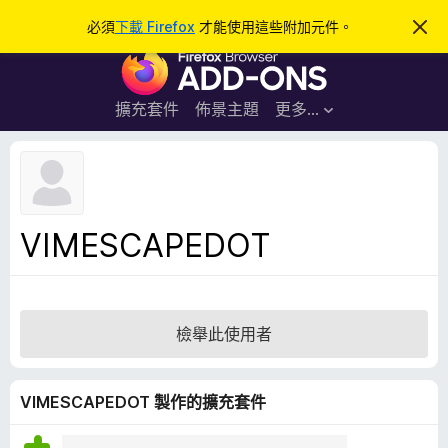
搜
登入
必須
下載 Firefox
才能使用這些附加元件。
忽
略
尋
F
此
通
i
知
r
擴充套件
佈景主題
更多…
e
f
o
x
瀏
VIMESCAPEDOT
覽
器
附
加
檢舉此使用者
元
件
VIMESCAPEDOT 製作的擴充套件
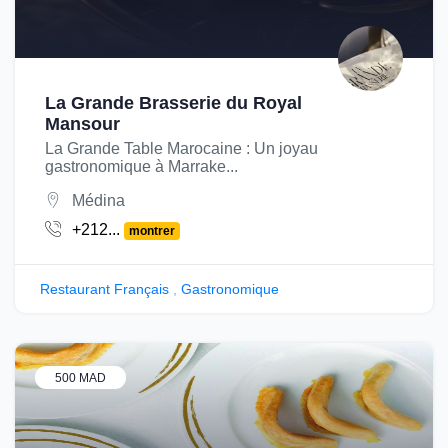
La Grande Brasserie du Royal
Mansour
La Grande Table Marocaine : Un joyau
gastronomique à Marrake...
Médina
+212...
montrer
Restaurant Français
,
Gastronomique
500 MAD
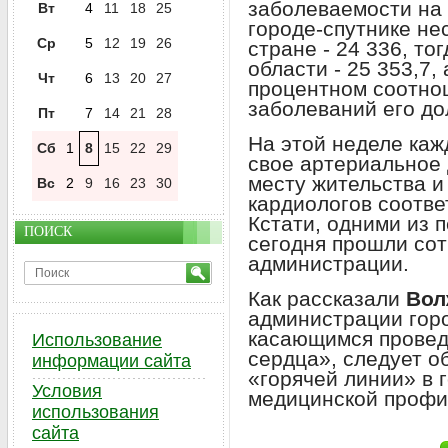
заболеваемости на 
Вт
4
11
18
25
городе-спутнике не
Ср
5
12
19
26
стране - 24 336, то
области - 25 353,7, 
Чт
6
13
20
27
процентном соотно
заболеваний его до
Пт
7
14
21
28
На этой неделе ка
Сб
1
8
15
22
29
свое артериальное 
месту жительства и
Вс
2
9
16
23
30
кардиологов соотв
Кстати, одними из 
ПОИСК
сегодня прошли сот
администрации.
Как рассказали
Вол
администрации горо
касающимся провед
Использование
сердца», следует о
информации сайта
«горячей линии» в 
Условия
медицинской профил
использования
сайта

——————

* **TRY IT**:
Please find the lines in the data that contain the word "администрации" and copy them.

* **ANSWER SECTION**:
администрации.
администрации горо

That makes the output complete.